I read Louis Bromfield, Edward H. Faulkner, Sir Albert Howard, Philip S. Callahan, Charles Walters, and, the biggest and my favorite, the 1,000-page The Complete Book of Composting, compiled by the Rodale staff. I underlined, digested, memorized, and baptized myself in those pages. They became the backbone of my presentations as I began communicating our farm methodology. And, of course, I borrowed plenty of ideas to try on our farm. I was now armed with the why as well as the how. That October is still one of the fondest in my memory.
Extremely strapped for money, I could’ve chafed under the poor walnut crop and wasted time sitting on feed sacks in the back doorway of the Southern States store, but instead, I invested that time in reading. This brings me to a third overall thread: You’re responsible for what you know. As long as you think someone else is responsible for your training, your development, or your success, you’ll be stuck where you are. The day you realize you are responsible is the first day of liberated learning and progress.
A fourth thread: associating with like-minded people. Our family friends in the environmental farming and homesteading community were all doing interesting and inspiring things. They weren’t naysayers. Encouragement catapults us to try new things; discouragement shuts down our momentum. Surrounding yourself with competent, supportive people will challenge you to try harder and do better. Invest your time in people who can teach, mentor, and inspire you. Yes, that might mean working free of charge with a farmer you enjoy. Consider it an investment in your farming training.
Early in my career, I joined the Virginia Association for Biological Farming. Trade associations work because they build communities around practice. The folks who lead these organizations are generally the gurus of their trades. All of us need to rub shoulders with the folks who know stuff.

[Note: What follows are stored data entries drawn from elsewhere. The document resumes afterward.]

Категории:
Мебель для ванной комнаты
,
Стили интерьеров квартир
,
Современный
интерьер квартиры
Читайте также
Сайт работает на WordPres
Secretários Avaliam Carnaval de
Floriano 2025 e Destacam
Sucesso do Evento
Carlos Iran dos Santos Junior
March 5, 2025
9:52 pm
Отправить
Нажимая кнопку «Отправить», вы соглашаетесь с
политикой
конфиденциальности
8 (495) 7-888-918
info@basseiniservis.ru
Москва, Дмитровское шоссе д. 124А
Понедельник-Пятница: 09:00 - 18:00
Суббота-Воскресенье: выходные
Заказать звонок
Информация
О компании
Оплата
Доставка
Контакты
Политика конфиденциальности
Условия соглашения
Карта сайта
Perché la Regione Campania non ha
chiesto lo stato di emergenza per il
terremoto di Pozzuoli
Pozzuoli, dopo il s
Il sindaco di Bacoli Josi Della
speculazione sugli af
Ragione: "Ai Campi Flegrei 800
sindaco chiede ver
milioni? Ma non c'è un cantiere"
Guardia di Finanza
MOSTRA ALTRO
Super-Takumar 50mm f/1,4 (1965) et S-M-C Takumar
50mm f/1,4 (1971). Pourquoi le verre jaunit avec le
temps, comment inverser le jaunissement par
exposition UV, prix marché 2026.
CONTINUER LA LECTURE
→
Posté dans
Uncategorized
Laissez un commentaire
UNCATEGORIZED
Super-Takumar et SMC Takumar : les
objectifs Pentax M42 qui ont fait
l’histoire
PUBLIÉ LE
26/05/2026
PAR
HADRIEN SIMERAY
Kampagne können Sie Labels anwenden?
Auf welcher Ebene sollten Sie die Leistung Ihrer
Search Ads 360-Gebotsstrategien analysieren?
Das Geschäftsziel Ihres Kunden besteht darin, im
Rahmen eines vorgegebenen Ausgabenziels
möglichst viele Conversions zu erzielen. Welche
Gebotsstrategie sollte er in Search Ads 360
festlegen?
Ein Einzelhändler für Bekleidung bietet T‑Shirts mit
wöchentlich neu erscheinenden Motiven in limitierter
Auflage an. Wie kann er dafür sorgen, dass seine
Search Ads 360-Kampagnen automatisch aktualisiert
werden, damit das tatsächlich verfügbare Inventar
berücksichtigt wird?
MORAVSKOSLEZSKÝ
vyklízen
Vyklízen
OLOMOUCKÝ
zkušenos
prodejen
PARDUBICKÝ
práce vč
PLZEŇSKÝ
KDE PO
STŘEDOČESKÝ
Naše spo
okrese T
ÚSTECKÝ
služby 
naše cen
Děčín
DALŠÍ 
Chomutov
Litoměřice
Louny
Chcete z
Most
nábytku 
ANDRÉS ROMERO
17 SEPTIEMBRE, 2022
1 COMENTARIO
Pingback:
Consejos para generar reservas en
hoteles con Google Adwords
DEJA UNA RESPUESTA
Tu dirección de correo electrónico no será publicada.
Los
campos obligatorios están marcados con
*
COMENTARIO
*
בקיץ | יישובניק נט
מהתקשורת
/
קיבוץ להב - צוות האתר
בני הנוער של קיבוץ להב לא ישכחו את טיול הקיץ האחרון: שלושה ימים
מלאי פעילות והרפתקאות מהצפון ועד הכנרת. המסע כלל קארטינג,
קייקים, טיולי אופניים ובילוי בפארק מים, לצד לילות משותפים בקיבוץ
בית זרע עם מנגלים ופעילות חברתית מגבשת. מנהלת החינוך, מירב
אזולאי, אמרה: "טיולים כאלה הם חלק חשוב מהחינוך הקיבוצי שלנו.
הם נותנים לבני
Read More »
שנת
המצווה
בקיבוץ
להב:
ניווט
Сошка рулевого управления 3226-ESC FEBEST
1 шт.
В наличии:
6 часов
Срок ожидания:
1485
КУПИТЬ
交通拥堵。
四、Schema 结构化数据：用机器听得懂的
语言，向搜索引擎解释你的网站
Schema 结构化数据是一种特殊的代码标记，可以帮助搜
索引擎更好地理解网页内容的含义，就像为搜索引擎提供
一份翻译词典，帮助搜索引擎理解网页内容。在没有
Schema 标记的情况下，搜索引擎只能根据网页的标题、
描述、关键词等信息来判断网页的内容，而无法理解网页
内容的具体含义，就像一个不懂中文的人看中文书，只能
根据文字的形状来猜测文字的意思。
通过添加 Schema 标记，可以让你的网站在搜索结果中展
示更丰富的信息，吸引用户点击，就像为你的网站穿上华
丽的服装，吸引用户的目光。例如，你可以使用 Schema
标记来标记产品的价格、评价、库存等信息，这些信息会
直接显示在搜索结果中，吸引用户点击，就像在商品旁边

This is my story. Today, we have more access to knowledgeable people than ever. Often, I quip, “I wish I was around when I was young.” We have more information, more seminars, more internships, more conferences. Goodness, we even have YouTube, podcasts, and online learning. Never has information been more accessible.
The problem is that never before have distractions been as common. Think about all the things vying for our time. If you’re going to train to be a winner, you can’t do everything else. You have to pick and choose. What you put your money and time into defines what you value. How badly do you want it?
Lifelong learning is a practice. I’m learning new things every day. I still read voraciously. I still get giddy about spending time with an excellent farmer. Excellence is something you cultivate, just like a garden. As financial guru Dave Ramsey notes, we tend to be successful at what we put our attention on. Ultimately, training to be a successful farmer and building homesteading skills requires experience, information, and relationships. Put some practice in, and you’ll soon be growing the prettiest garden around.